━━━━━ Exercise data

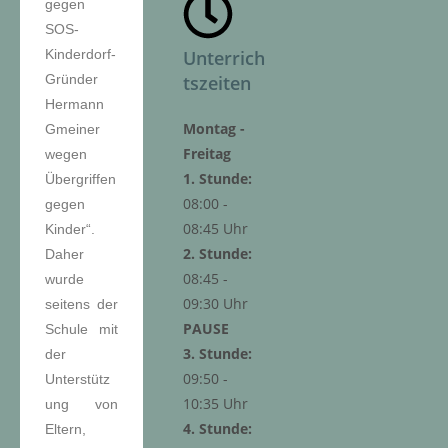
gegen
SOS-
Kinderdorf-
Unterrich
Gründer
tszeiten
Hermann
Montag -
Gmeiner
Freitag
wegen
1. Stunde:
Übergriffen
08:00 -
gegen
08:45 Uhr
Kinder“.
2. Stunde:
Daher
08:45 -
wurde
09:30 Uhr
seitens der
PAUSE
Schule mit
3. Stunde:
der
09:50 -
Unterstütz
10:35 Uhr
ung von
4. Stunde:
Eltern,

━━━━━━━━━━

▸ Work task
With the pictures removed, the entries above should be transcribed exactly.

▸ Answer box
gegen
SOS-
Kinderdorf-
Unterrich
Gründer
tszeiten
Hermann
Montag -
Gmeiner
Freitag
wegen
1. Stunde:
Übergriffen
08:00 -
gegen
08:45 Uhr
Kinder“.
2. Stunde:
Daher
08:45 -
wurde
09:30 Uhr
seitens der
PAUSE
Schule mit
3. Stunde:
der
09:50 -
Unterstütz
10:35 Uhr
ung von
4. Stunde:
Eltern,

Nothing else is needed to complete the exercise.